§ **Task to complete**
List each line of the data that holds the string "miatt".

»»

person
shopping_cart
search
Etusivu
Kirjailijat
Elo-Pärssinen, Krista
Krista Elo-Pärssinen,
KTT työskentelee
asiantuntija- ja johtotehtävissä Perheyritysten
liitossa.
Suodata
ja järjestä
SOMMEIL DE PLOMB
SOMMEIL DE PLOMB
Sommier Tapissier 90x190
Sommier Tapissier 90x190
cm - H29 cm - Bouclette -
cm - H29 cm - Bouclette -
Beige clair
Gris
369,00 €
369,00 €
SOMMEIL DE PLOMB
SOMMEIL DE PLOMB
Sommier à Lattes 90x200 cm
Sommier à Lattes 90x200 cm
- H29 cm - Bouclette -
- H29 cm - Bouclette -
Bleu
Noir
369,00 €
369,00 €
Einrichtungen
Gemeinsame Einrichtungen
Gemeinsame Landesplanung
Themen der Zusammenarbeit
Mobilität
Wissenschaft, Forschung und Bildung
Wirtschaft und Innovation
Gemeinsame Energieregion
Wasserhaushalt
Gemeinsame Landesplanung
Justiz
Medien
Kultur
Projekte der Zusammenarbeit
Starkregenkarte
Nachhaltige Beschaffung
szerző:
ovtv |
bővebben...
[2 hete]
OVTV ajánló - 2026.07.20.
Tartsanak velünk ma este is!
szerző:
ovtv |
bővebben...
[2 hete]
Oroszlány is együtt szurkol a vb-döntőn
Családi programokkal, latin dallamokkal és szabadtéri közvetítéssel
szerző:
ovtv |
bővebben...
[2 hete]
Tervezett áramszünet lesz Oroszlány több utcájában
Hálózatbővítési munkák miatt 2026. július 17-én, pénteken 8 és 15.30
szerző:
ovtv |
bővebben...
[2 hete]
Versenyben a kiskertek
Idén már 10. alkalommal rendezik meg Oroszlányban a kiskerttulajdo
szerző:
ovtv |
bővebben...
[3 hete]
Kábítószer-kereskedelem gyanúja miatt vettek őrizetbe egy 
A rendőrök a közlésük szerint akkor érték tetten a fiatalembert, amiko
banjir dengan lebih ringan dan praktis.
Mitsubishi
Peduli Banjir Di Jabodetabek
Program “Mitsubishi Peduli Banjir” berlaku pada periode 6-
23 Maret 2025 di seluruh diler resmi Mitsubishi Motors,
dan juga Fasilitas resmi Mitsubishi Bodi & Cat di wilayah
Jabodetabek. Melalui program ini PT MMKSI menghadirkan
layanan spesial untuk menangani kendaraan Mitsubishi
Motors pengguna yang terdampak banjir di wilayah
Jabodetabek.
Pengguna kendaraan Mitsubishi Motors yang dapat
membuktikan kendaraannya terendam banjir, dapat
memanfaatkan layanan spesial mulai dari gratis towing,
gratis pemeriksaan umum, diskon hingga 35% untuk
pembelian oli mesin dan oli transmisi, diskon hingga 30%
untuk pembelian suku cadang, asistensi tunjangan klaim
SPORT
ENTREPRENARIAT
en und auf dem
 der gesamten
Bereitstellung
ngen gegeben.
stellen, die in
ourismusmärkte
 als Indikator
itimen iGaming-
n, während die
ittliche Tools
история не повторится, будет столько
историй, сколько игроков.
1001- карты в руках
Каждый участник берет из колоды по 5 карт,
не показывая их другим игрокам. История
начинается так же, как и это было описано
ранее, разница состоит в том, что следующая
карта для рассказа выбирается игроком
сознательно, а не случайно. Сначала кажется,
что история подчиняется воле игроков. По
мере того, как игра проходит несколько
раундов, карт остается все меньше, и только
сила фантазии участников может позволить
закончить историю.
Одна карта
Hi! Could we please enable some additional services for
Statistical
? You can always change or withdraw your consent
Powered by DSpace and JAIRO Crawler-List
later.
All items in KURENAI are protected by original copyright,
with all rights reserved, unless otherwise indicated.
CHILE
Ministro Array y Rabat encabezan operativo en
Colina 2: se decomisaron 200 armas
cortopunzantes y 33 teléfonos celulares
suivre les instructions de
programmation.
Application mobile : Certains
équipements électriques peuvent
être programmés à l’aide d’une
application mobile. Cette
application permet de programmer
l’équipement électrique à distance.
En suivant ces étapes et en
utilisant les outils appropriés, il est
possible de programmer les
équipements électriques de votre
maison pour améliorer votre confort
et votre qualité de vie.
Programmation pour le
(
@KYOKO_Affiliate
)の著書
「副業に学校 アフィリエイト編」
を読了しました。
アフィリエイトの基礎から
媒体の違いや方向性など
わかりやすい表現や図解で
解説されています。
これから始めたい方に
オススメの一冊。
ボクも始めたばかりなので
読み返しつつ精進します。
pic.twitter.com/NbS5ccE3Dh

««
»»

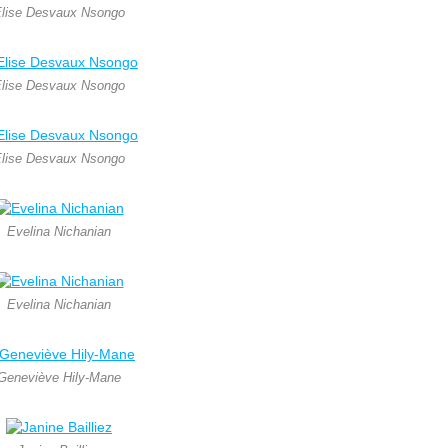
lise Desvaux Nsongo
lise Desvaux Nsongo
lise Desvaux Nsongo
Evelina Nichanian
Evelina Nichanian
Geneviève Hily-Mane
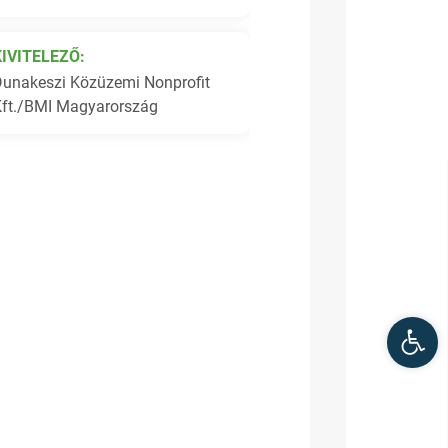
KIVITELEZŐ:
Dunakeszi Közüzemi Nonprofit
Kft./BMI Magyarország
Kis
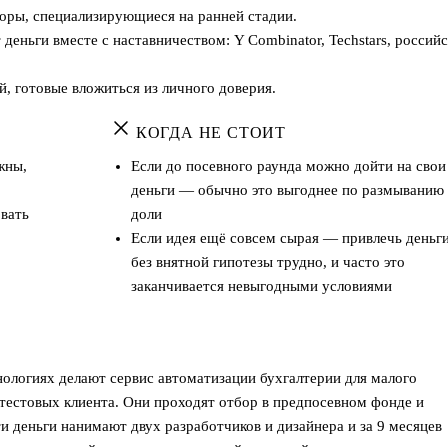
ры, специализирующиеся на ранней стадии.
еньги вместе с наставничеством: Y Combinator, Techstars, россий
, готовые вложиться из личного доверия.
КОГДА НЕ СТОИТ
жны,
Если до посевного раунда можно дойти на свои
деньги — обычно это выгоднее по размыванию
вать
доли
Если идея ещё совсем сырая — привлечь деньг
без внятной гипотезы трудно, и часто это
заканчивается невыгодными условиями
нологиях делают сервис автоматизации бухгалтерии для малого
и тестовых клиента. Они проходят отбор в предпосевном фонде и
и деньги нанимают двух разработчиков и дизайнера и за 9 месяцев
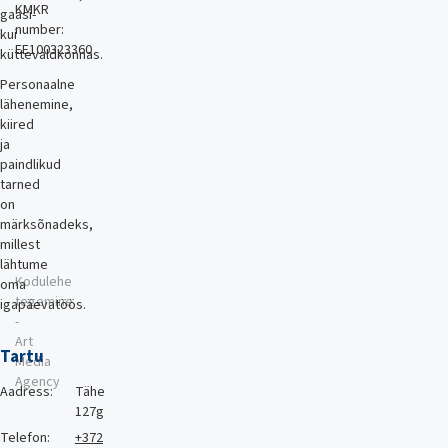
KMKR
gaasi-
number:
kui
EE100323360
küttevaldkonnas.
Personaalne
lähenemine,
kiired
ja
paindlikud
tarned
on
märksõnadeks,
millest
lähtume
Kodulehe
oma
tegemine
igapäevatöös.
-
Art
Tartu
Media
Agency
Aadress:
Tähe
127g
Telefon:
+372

««

§ **The completed task**
Hálózatbővítési munkák miatt 2026. július 17-én, pénteken 8 és 15.30
Kábítószer-kereskedelem gyanúja miatt vettek őrizetbe egy 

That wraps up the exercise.